╭─ SUPPLIED INFORMATION

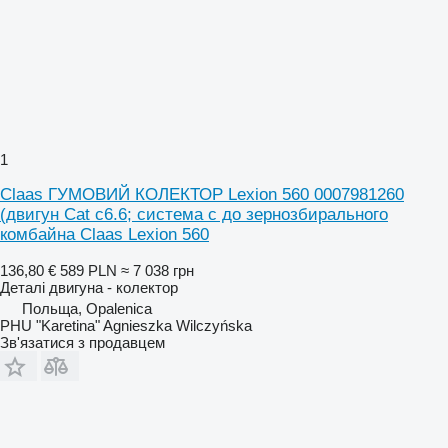
1
Claas ГУМОВИЙ КОЛЕКТОР Lexion 560 0007981260
(двигун Cat c6.6; система c до зернозбирального
комбайна Claas Lexion 560
136,80 €
589 PLN
≈ 7 038 грн
Деталі двигуна - колектор
Польща, Opalenica
PHU "Karetina" Agnieszka Wilczyńska
Зв'язатися з продавцем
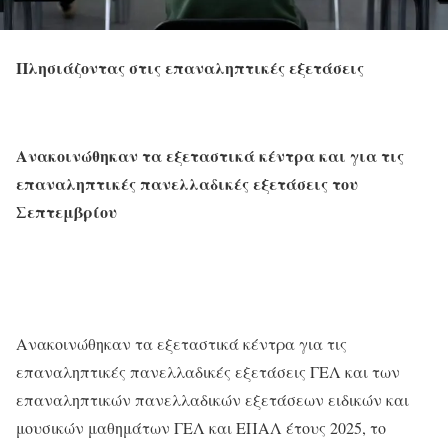
Πλησιάζοντας στις επαναληπτικές εξετάσεις
Ανακοινώθηκαν τα εξεταστικά κέντρα και για τις
επαναληπτικές πανελλαδικές εξετάσεις του
Σεπτεμβρίου
Ανακοινώθηκαν τα εξεταστικά κέντρα για τις
επαναληπτικές πανελλαδικές εξετάσεις ΓΕΛ και των
επαναληπτικών πανελλαδικών εξετάσεων ειδικών και
μουσικών μαθημάτων ΓΕΛ και ΕΠΑΛ έτους 2025, το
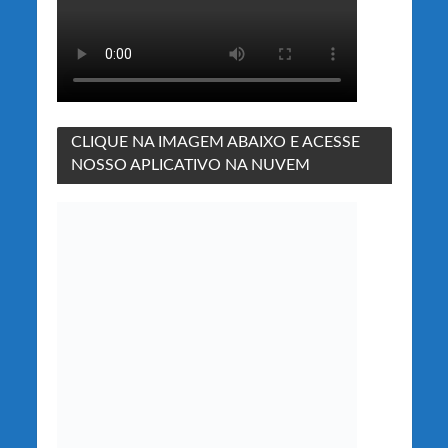
CLIQUE NA IMAGEM ABAIXO E ACESSE
NOSSO APLICATIVO NA NUVEM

╰─

*WHAT IS EXPECTED:*
Using the records above, copy each line that contains "Claas".

*WRITTEN ANSWER:*
Claas ГУМОВИЙ КОЛЕКТОР Lexion 560 0007981260
комбайна Claas Lexion 560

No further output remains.